The usual mix of kits and bits has been assembled. There are still woefully few slate wagons built – it is so boring building dozens of identical items!! I must set to again. Fortunately the Parkside plastic kits of both 2 and 3-ton wagons are accurate and relatively quick to build. I carefully shave off about 0.25mm from the inside of the axlebox, then drill out the axlebox to 0.95mm dia hole and insert a 2mm Assoc pin point bearing with a dab of cyano. The 2-ton wagon is then assembled without floor and a new floor then cut from 1mm thick lead sheet and fixed in place of the plastic floor, again with cyano. The size of this piece is critical as if slightly under size then it falls out, but if oversize then it spreads the axleboxes and the wheelsets fall out. With care, a set of 2mm Assoc wheels on 12.8mm axles will run nicely. I currently am using their standard 6mm diameter wagon wheels – not quite correct but I feel that the spokes are so small and virtually hidden that the quality of the wheel makes up for the extra 2 spokes. The lead floor gives vital weight without upsetting the appearance – there is certainly no room for added weight anywhere on the wagon.

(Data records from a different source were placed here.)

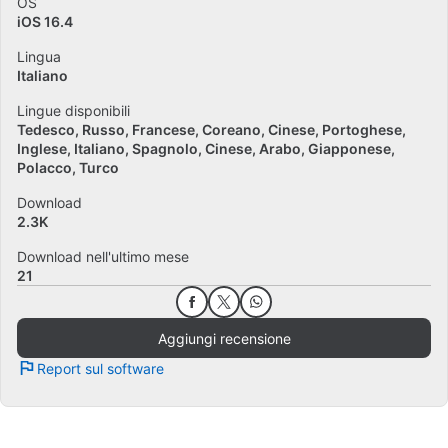
OS
iOS 16.4
Lingua
Italiano
Lingue disponibili
Tedesco
Russo
Francese
Coreano
Cinese
Portoghese
Inglese
Italiano
Spagnolo
Cinese
Arabo
Giapponese
Polacco
Turco
Download
2.3K
Download nell'ultimo mese
21
Aggiungi recensione
Report sul software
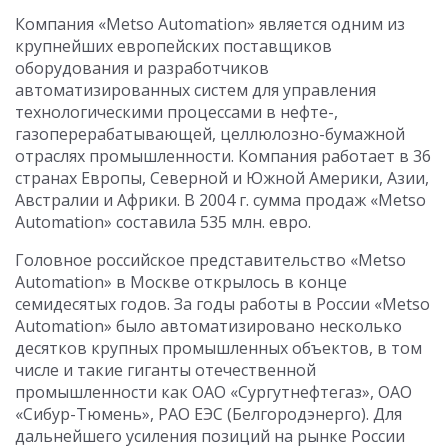
Компания «Metso Automation» является одним из
крупнейших европейских поставщиков
оборудования и разработчиков
автоматизированных систем для управления
технологическими процессами в нефте-,
газоперерабатывающей, целлюлозно-бумажной
отраслях промышленности. Компания работает в 36
странах Европы, Северной и Южной Америки, Азии,
Австралии и Африки. В 2004 г. сумма продаж «Metso
Automation» составила 535 млн. евро.
Головное российское представительство «Metso
Automation» в Москве открылось в конце
семидесятых годов. За годы работы в России «Metso
Automation» было автоматизировано несколько
десятков крупных промышленных объектов, в том
числе и такие гиганты отечественной
промышленности как ОАО «Сургутнефтегаз», ОАО
«Сибур-Тюмень», РАО ЕЭС (Белгородэнерго). Для
дальнейшего усиления позиций на рынке России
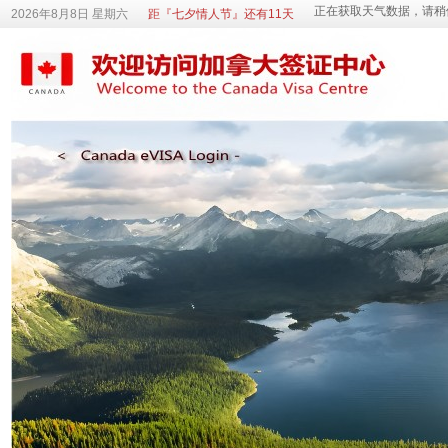
2026年8月8日 星期六
距『七夕情人节』还有11天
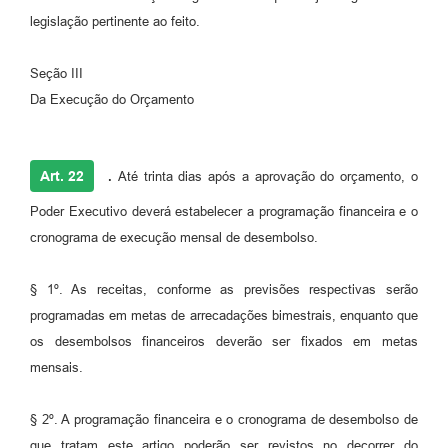
legislação pertinente ao feito.
Seção III
Da Execução do Orçamento
Art. 22
.
Até trinta dias após a aprovação do orçamento, o
Poder Executivo deverá estabelecer a programação financeira e o
cronograma de execução mensal de desembolso.
§ 1º. As receitas, conforme as previsões respectivas serão
programadas em metas de arrecadações bimestrais, enquanto que
os desembolsos financeiros deverão ser fixados em metas
mensais.
§ 2º. A programação financeira e o cronograma de desembolso de
que tratam este artigo poderão ser revistos no decorrer do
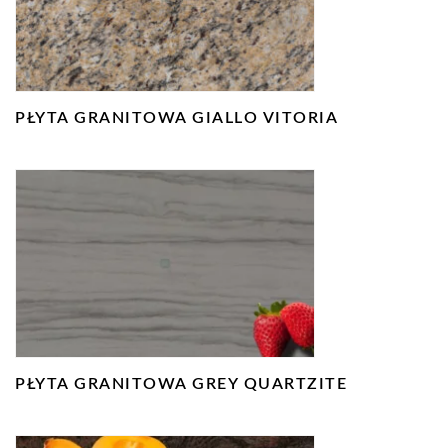
PŁYTA GRANITOWA GIALLO VITORIA
PŁYTA GRANITOWA GREY QUARTZITE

Other wagons have been scratchbuilt in wood and metal. Several low-sided wagons and small coal trucks have been made with 1/32” ply bodies and brass chassis, using thick paper as strapping. The F R 6 wheel Cleminson coal truck has just been finished in nickel and one of only two bogie ballast wagons – again from ply. One gunpowder van, the only private owner wagons to run on the line, has been built in brass.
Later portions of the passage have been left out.